::: RECORDS FOR PROCESSING :::

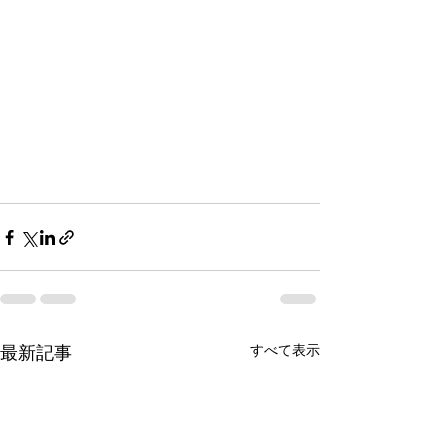
最新記事
すべて表示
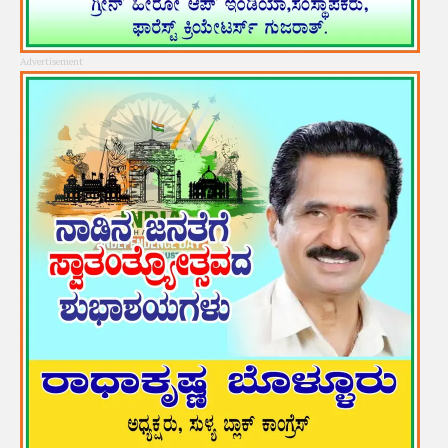
Advertisement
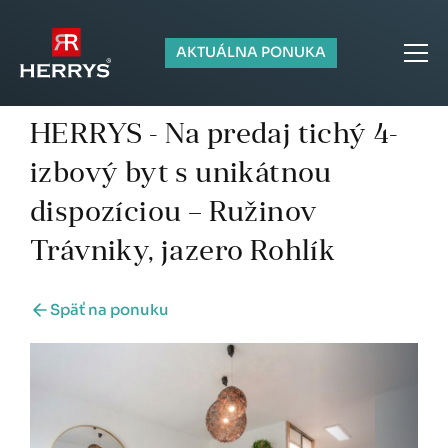
AKTUÁLNA PONUKA
HERRYS - Na predaj tichý 4-
izbový byt s unikátnou
dispozíciou – Ružinov
Trávniky, jazero Rohlík
Späť na ponuku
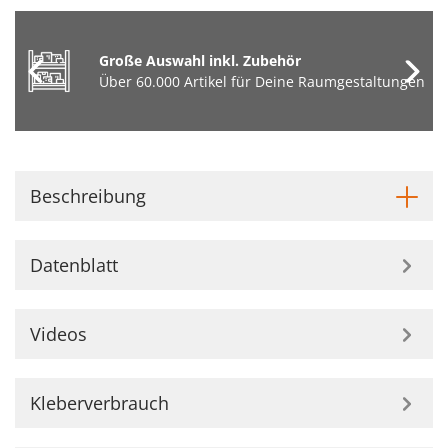
Große Auswahl inkl. Zubehör
Über 60.000 Artikel für Deine Raumgestaltungen
Beschreibung
Datenblatt
Videos
Kleberverbrauch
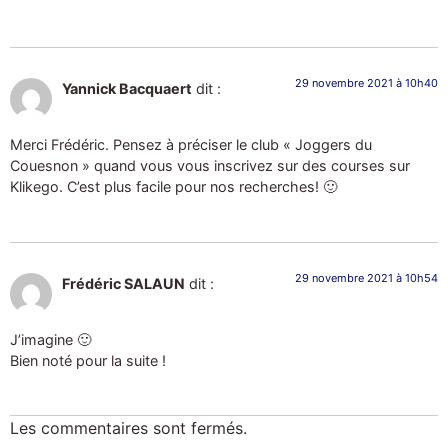
29 novembre 2021 à 10h40
Yannick Bacquaert
dit :
Merci Frédéric. Pensez à préciser le club « Joggers du
Couesnon » quand vous vous inscrivez sur des courses sur
Klikego. C’est plus facile pour nos recherches! 🙂
29 novembre 2021 à 10h54
Frédéric SALAUN
dit :
J’imagine 🙂
Bien noté pour la suite !
Les commentaires sont fermés.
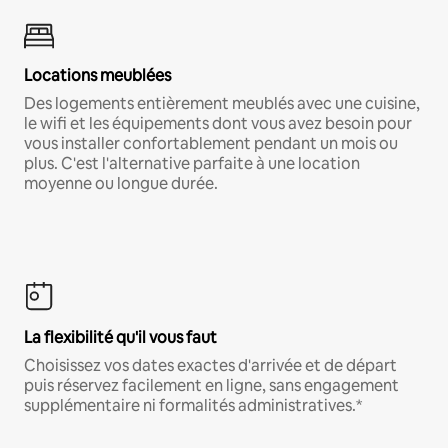
Locations meublées
Des logements entièrement meublés avec une cuisine,
le wifi et les équipements dont vous avez besoin pour
vous installer confortablement pendant un mois ou
plus. C'est l'alternative parfaite à une location
moyenne ou longue durée.
La flexibilité qu'il vous faut
Choisissez vos dates exactes d'arrivée et de départ
puis réservez facilement en ligne, sans engagement
supplémentaire ni formalités administratives.*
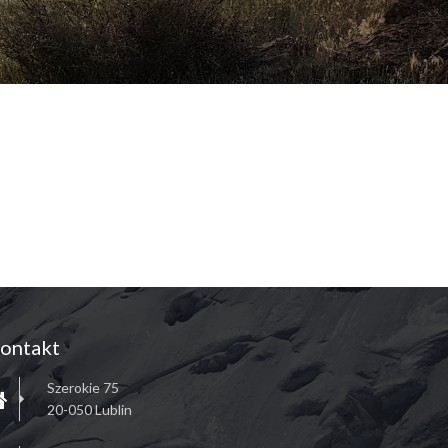
ontakt
Szerokie 75
20-050 Lublin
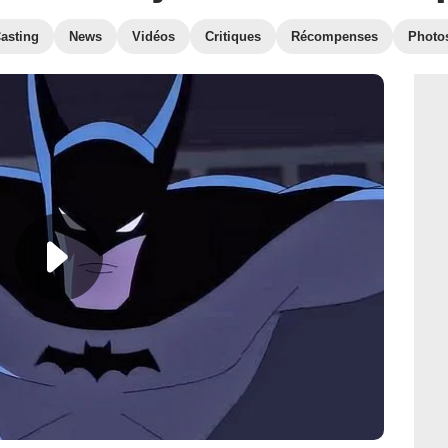
asting
News
Vidéos
Critiques
Récompenses
Photo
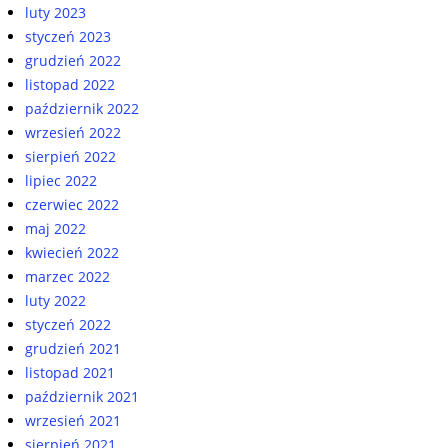
luty 2023
styczeń 2023
grudzień 2022
listopad 2022
październik 2022
wrzesień 2022
sierpień 2022
lipiec 2022
czerwiec 2022
maj 2022
kwiecień 2022
marzec 2022
luty 2022
styczeń 2022
grudzień 2021
listopad 2021
październik 2021
wrzesień 2021
sierpień 2021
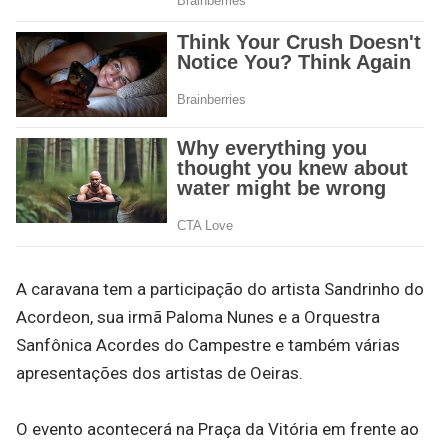
A caravana tem a participação do artista Sandrinho do
Acordeon, sua irmã Paloma Nunes e a Orquestra
Sanfônica Acordes do Campestre e também várias
apresentações dos artistas de Oeiras.
O evento acontecerá na Praça da Vitória em frente ao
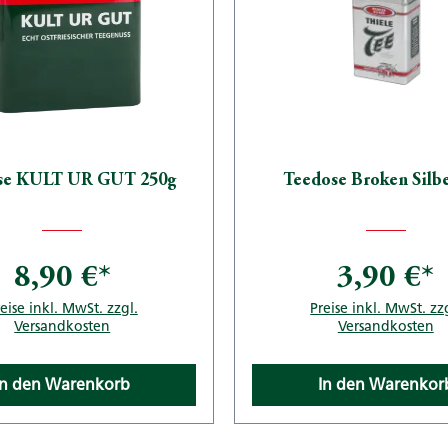
se KULT UR GUT 250g
Teedose Broken Silbe
8,90 €*
3,90 €*
eise inkl. MwSt. zzgl.
Preise inkl. MwSt. zz
Versandkosten
Versandkosten
In den Warenkorb
In den Warenkor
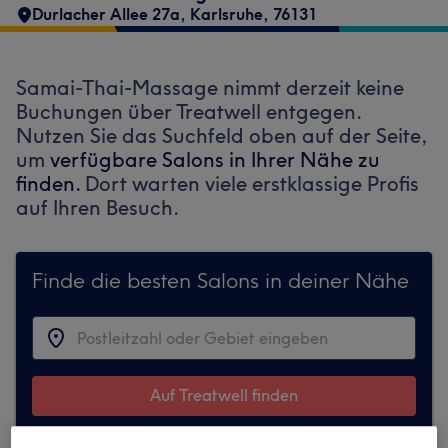
Durlacher Allee 27a
,
Karlsruhe
,
76131
Samai-Thai-Massage nimmt derzeit keine
Buchungen über Treatwell entgegen.
Nutzen Sie das Suchfeld oben auf der Seite,
um
verfügbare Salons in Ihrer Nähe zu
finden.
Dort warten viele erstklassige Profis
auf Ihren Besuch.
Finde die besten Salons in deiner Nähe
Auf Treatwell finden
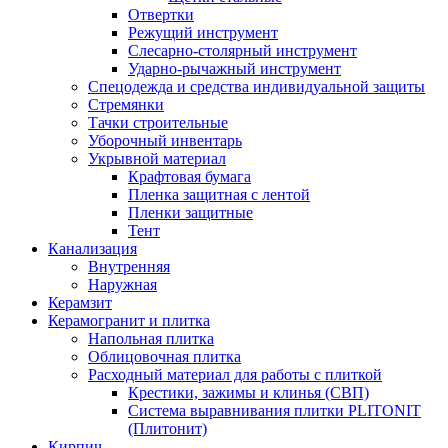
Отвертки
Режущий инструмент
Слесарно-столярный инструмент
Ударно-рычажный инструмент
Спецодежда и средства индивидуальной защиты
Стремянки
Тачки строительные
Уборочный инвентарь
Укрывной материал
Крафтовая бумага
Пленка защитная с лентой
Пленки защитные
Тент
Канализация
Внутренняя
Наружная
Керамзит
Керамогранит и плитка
Напольная плитка
Облицовочная плитка
Расходный материал для работы с плиткой
Крестики, зажимы и клинья (СВП)
Система выравнивания плитки PLITONIT
(Плитонит)
Кирпич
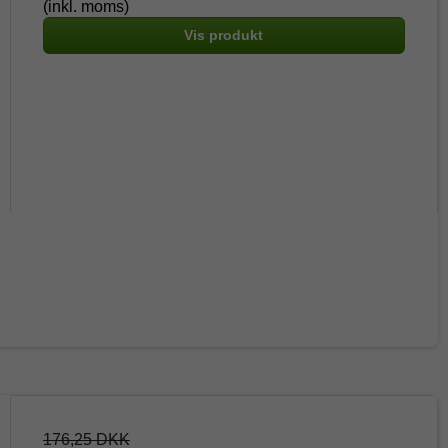
(inkl. moms)
Vis produkt
176,25 DKK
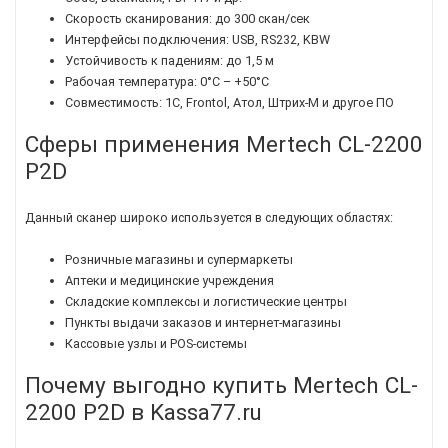
Скорость сканирования: до 300 скан/сек
Интерфейсы подключения: USB, RS232, KBW
Устойчивость к падениям: до 1,5 м
Рабочая температура: 0°C – +50°C
Совместимость: 1С, Frontol, Атол, Штрих-М и другое ПО
Сферы применения Mertech CL-2200
P2D
Данный сканер широко используется в следующих областях:
Розничные магазины и супермаркеты
Аптеки и медицинские учреждения
Складские комплексы и логистические центры
Пункты выдачи заказов и интернет-магазины
Кассовые узлы и POS-системы
Почему выгодно купить Mertech CL-
2200 P2D в Kassa77.ru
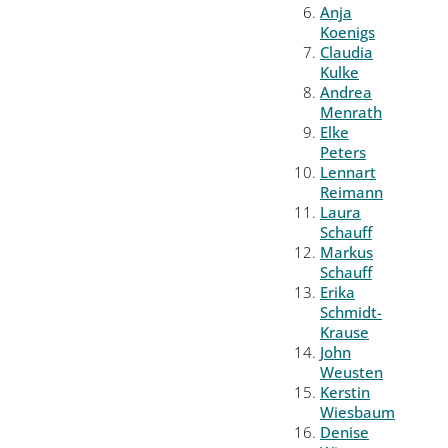
Anja
Koenigs
Claudia
Kulke
Andrea
Menrath
Elke
Peters
Lennart
Reimann
Laura
Schauff
Markus
Schauff
Erika
Schmidt-
Krause
John
Weusten
Kerstin
Wiesbaum
Denise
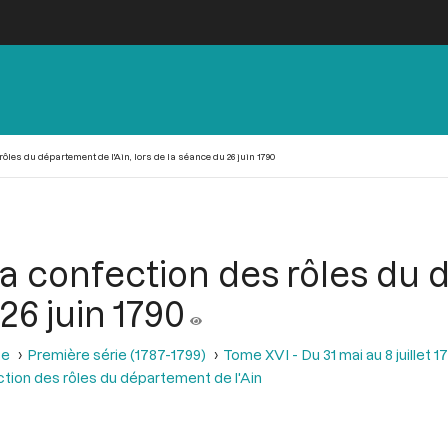
ôles du département de l'Ain, lors de la séance du 26 juin 1790
a confection des rôles du d
26 juin 1790
se
Première série (1787-1799)
Tome XVI - Du 31 mai au 8 juillet 1
tion des rôles du département de l'Ain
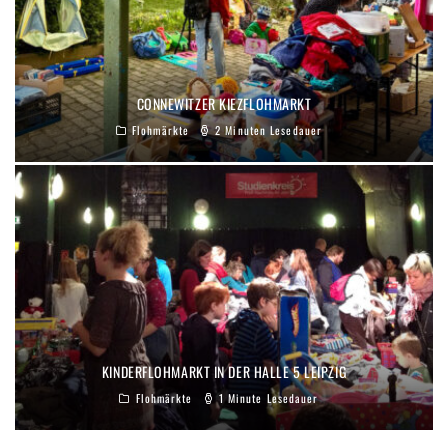
CONNEWITZER KIEZFLOHMARKT
Flohmärkte
2 Minuten Lesedauer
KINDERFLOHMARKT IN DER HALLE 5 LEIPZIG
Flohmärkte
1 Minute Lesedauer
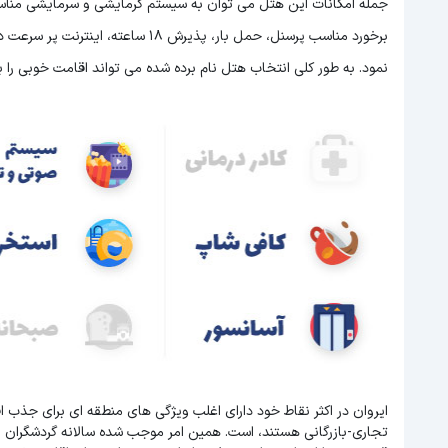
جمله امکانات این هتل می توان به سیستم گرمایشی و سرمایشی مناسب،
نمود. به طور کلی انتخاب هتل نام برده شده می تواند اقامت خوبی را بر
ایروان در اکثر نقاط خود دارای اغلب ویژگی های منطقه ای برای جذب 
تجاری-بازرگانی هستند، است. همین امر موجب شده سالانه گردشگران 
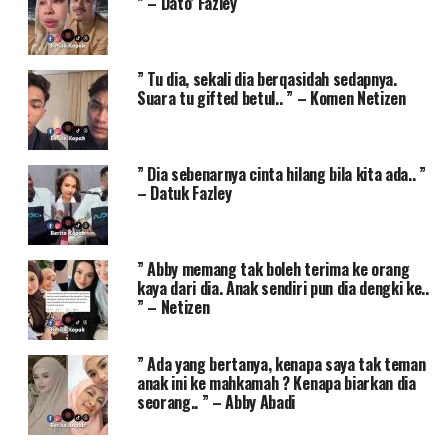
” – Dato’ Fazley
” Tu dia, sekali dia berqasidah sedapnya.
Suara tu gifted betul.. ” – Komen Netizen
” Dia sebenarnya cinta hilang bila kita ada.. ”
– Datuk Fazley
” Abby memang tak boleh terima ke orang
kaya dari dia. Anak sendiri pun dia dengki ke..
” – Netizen
” Ada yang bertanya, kenapa saya tak teman
anak ini ke mahkamah ? Kenapa biarkan dia
seorang.. ” – Abby Abadi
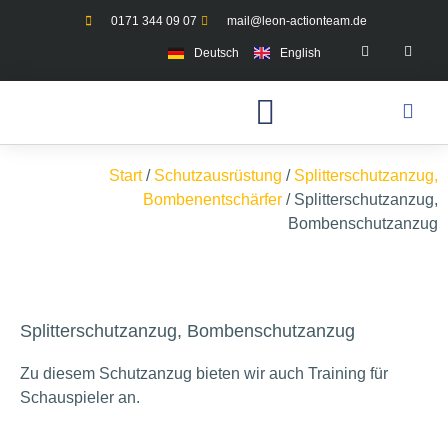
0171 344 09 07
mail@leon-actionteam.de
Deutsch
English
Start
/
Schutzausrüstung
/
Splitterschutzanzug,
Bombenentschärfer
/ Splitterschutzanzug,
Bombenschutzanzug
Splitterschutzanzug, Bombenschutzanzug
Zu diesem Schutzanzug bieten wir auch Training für
Schauspieler an.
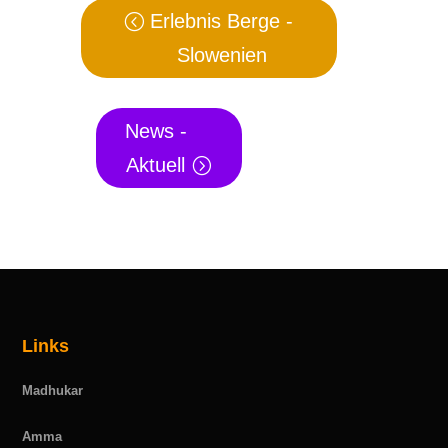
Erlebnis Berge -
Slowenien
News -
Aktuell
Links
Madhukar
Amma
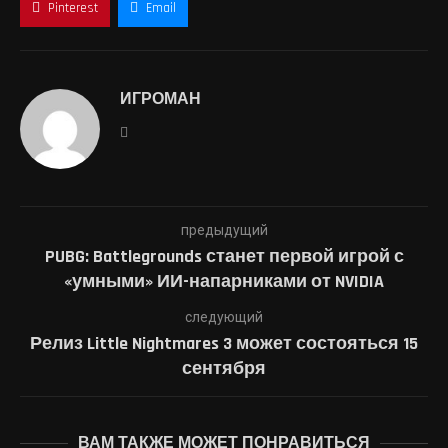
Pinterest
Email
ИГРОМАН
предыдущий
PUBG: Battlegrounds станет первой игрой с
«умными» ИИ-напарниками от NVIDIA
следующий
Релиз Little Nightmares 3 может состояться 15
сентября
ВАМ ТАКЖЕ МОЖЕТ ПОНРАВИТЬСЯ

:::

> INSTRUCTIONS TO FOLLOW
Return the material line for line, from its beginning to the line that contains "listopad 2022", with the pictures left out.

> REPLY
最新記事
すべて表示
Advertisement
AKTUÁLNA PONUKA
HERRYS - Na predaj tichý 4-
izbový byt s unikátnou
dispozíciou – Ružinov
Trávniky, jazero Rohlík
Späť na ponuku
Große Auswahl inkl. Zubehör
Über 60.000 Artikel für Deine Raumgestaltungen
Beschreibung
Datenblatt
Videos
Kleberverbrauch
29 novembre 2021 à 10h40
Yannick Bacquaert
dit :
Merci Frédéric. Pensez à préciser le club « Joggers du
Couesnon » quand vous vous inscrivez sur des courses sur
Klikego. C’est plus facile pour nos recherches! 🙂
29 novembre 2021 à 10h54
Frédéric SALAUN
dit :
J’imagine 🙂
Bien noté pour la suite !
Les commentaires sont fermés.
Locations meublées
Des logements entièrement meublés avec une cuisine,
le wifi et les équipements dont vous avez besoin pour
vous installer confortablement pendant un mois ou
plus. C'est l'alternative parfaite à une location
moyenne ou longue durée.
La flexibilité qu'il vous faut
Choisissez vos dates exactes d'arrivée et de départ
puis réservez facilement en ligne, sans engagement
supplémentaire ni formalités administratives.*
ontakt
Szerokie 75
20-050 Lublin
asting
News
Vidéos
Critiques
Récompenses
Photo
luty 2023
styczeń 2023
grudzień 2022
listopad 2022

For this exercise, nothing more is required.